One more example will be shown here. See Fig. 9.8(c). The XLOG record for a checkpoint record is quite simple; it is composed of two data structures:

  1. the XLogRecord structure (header-portion).
  2. the Checkpoint structure, which contains its checkpoint information (see more detail in Section 9.7).
Info

The xl_heap_header structure is defined in src/include/access/htup.h while the CheckPoint structure is defined in src/include/catalog/pg_control.h.

9.4.3. Data Portion of XLOG Record (versions 9.5 or later)
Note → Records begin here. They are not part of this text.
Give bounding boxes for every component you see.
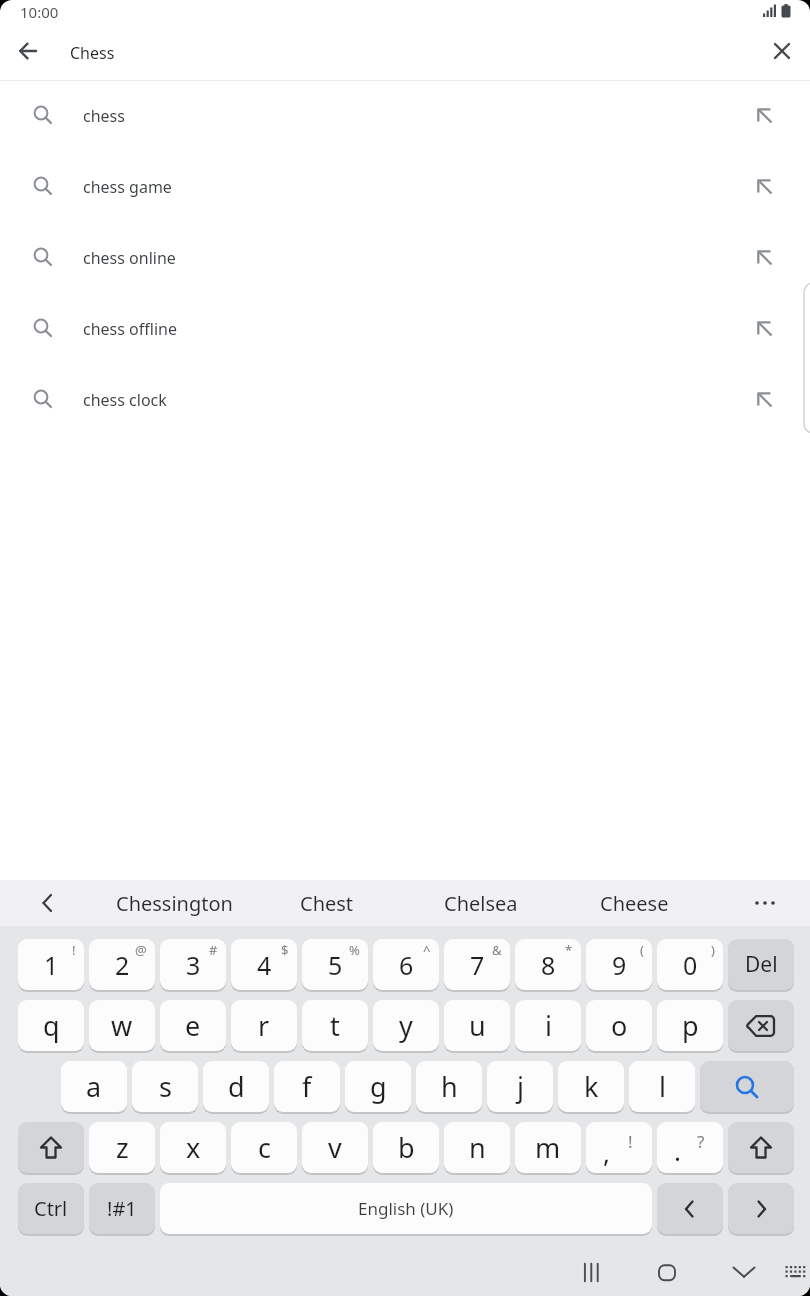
staticText: w (111, 1007, 133, 1044)
staticText: $ (281, 941, 289, 959)
button[interactable]: q (18, 1000, 84, 1051)
button[interactable]: y (373, 1000, 439, 1051)
staticText: * (565, 941, 573, 959)
button[interactable]: . (657, 1122, 723, 1173)
staticText: Chest (300, 890, 354, 917)
button[interactable]: 1 (18, 939, 84, 990)
staticText: x (186, 1129, 201, 1166)
button[interactable]: b (373, 1122, 439, 1173)
button[interactable]: e (160, 1000, 226, 1051)
button[interactable]: Del (728, 939, 794, 990)
button[interactable]: 9 (586, 939, 652, 990)
button[interactable] (752, 893, 778, 913)
staticText: English (UK) (358, 1197, 454, 1220)
button[interactable]: k (558, 1061, 624, 1112)
button[interactable]: s (132, 1061, 198, 1112)
staticText: 9 (612, 948, 627, 982)
button[interactable]: 2 (89, 939, 155, 990)
staticText: k (584, 1068, 599, 1105)
button[interactable]: 3 (160, 939, 226, 990)
button[interactable] (657, 1183, 723, 1234)
button[interactable] (8, 32, 46, 70)
button[interactable]: Cheese (559, 880, 709, 926)
staticText: !#1 (107, 1195, 137, 1222)
staticText: & (492, 941, 502, 959)
button[interactable]: p (657, 1000, 723, 1051)
button[interactable]: a (61, 1061, 127, 1112)
staticText: g (370, 1068, 387, 1105)
button[interactable]: Ctrl (18, 1183, 84, 1234)
staticText: f (302, 1068, 312, 1105)
button[interactable]: c (231, 1122, 297, 1173)
button[interactable]: f (274, 1061, 340, 1112)
staticText: 10:00 (20, 2, 59, 22)
button[interactable] (575, 1257, 607, 1289)
button[interactable]: n (444, 1122, 510, 1173)
staticText: # (209, 941, 218, 959)
button[interactable]: chess clock (0, 364, 810, 435)
staticText: Chessington (116, 890, 233, 917)
button[interactable]: z (89, 1122, 155, 1173)
staticText: 0 (683, 948, 698, 982)
button[interactable] (651, 1257, 683, 1289)
button[interactable]: o (586, 1000, 652, 1051)
staticText: a (86, 1068, 102, 1105)
button[interactable] (728, 1183, 794, 1234)
button[interactable]: j (487, 1061, 553, 1112)
button[interactable]: 7 (444, 939, 510, 990)
button[interactable]: English (UK) (160, 1183, 652, 1234)
button[interactable]: Chelsea (406, 880, 556, 926)
button[interactable]: , (586, 1122, 652, 1173)
staticText: ) (711, 941, 715, 959)
button[interactable]: Chest (252, 880, 402, 926)
button[interactable] (784, 1263, 808, 1283)
staticText: , (603, 1135, 610, 1170)
staticText: y (399, 1007, 413, 1044)
button[interactable]: chess online (0, 222, 810, 293)
button[interactable]: l (629, 1061, 695, 1112)
button[interactable]: x (160, 1122, 226, 1173)
staticText: 8 (541, 948, 556, 982)
button[interactable]: !#1 (89, 1183, 155, 1234)
staticText: r (258, 1007, 270, 1044)
button[interactable] (763, 32, 801, 70)
button[interactable]: u (444, 1000, 510, 1051)
button[interactable]: w (89, 1000, 155, 1051)
staticText: chess online (83, 247, 176, 269)
staticText: s (159, 1068, 172, 1105)
button[interactable]: h (416, 1061, 482, 1112)
button[interactable] (700, 1061, 794, 1112)
button[interactable]: d (203, 1061, 269, 1112)
button[interactable]: chess game (0, 151, 810, 222)
button[interactable]: i (515, 1000, 581, 1051)
button[interactable]: 0 (657, 939, 723, 990)
button[interactable]: v (302, 1122, 368, 1173)
button[interactable]: Chessington (99, 880, 249, 926)
button[interactable]: t (302, 1000, 368, 1051)
button[interactable]: 4 (231, 939, 297, 990)
staticText: ! (72, 941, 76, 959)
button[interactable] (18, 1122, 84, 1173)
button[interactable]: chess (0, 80, 810, 151)
button[interactable] (728, 1257, 760, 1289)
button[interactable]: g (345, 1061, 411, 1112)
staticText: j (517, 1068, 524, 1105)
button[interactable]: 6 (373, 939, 439, 990)
button[interactable] (728, 1122, 794, 1173)
staticText: ^ (423, 941, 431, 959)
staticText: 6 (399, 948, 414, 982)
staticText: i (545, 1007, 552, 1044)
button[interactable]: m (515, 1122, 581, 1173)
button[interactable]: 5 (302, 939, 368, 990)
staticText: Chelsea (444, 890, 518, 917)
staticText: . (674, 1133, 681, 1168)
staticText: m (535, 1129, 561, 1166)
staticText: % (349, 941, 360, 959)
staticText: t (330, 1007, 340, 1044)
button[interactable] (728, 1000, 794, 1051)
staticText: 1 (44, 948, 59, 982)
staticText: n (469, 1129, 486, 1166)
button[interactable]: r (231, 1000, 297, 1051)
button[interactable]: chess offline (0, 293, 810, 364)
button[interactable]: 8 (515, 939, 581, 990)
In versions 9.4 or earlier, there was no common format for XLOG records, so each resource manager had to define its own format. This made it increasingly difficult to maintain the source code and implement new features related to WAL. To address this issue, a common structured format that is independent of resource managers was introduced in version 9.5.

The data portion of an XLOG record can be divided into two parts: header and data. See Fig. 9.9.

Fig. 9.9. Common XLOG record format.

The header part contains zero or more XLogRecordBlockHeaders and zero or one XLogRecordDataHeaderShort (or XLogRecordDataHeaderLong). It must contain at least one of these.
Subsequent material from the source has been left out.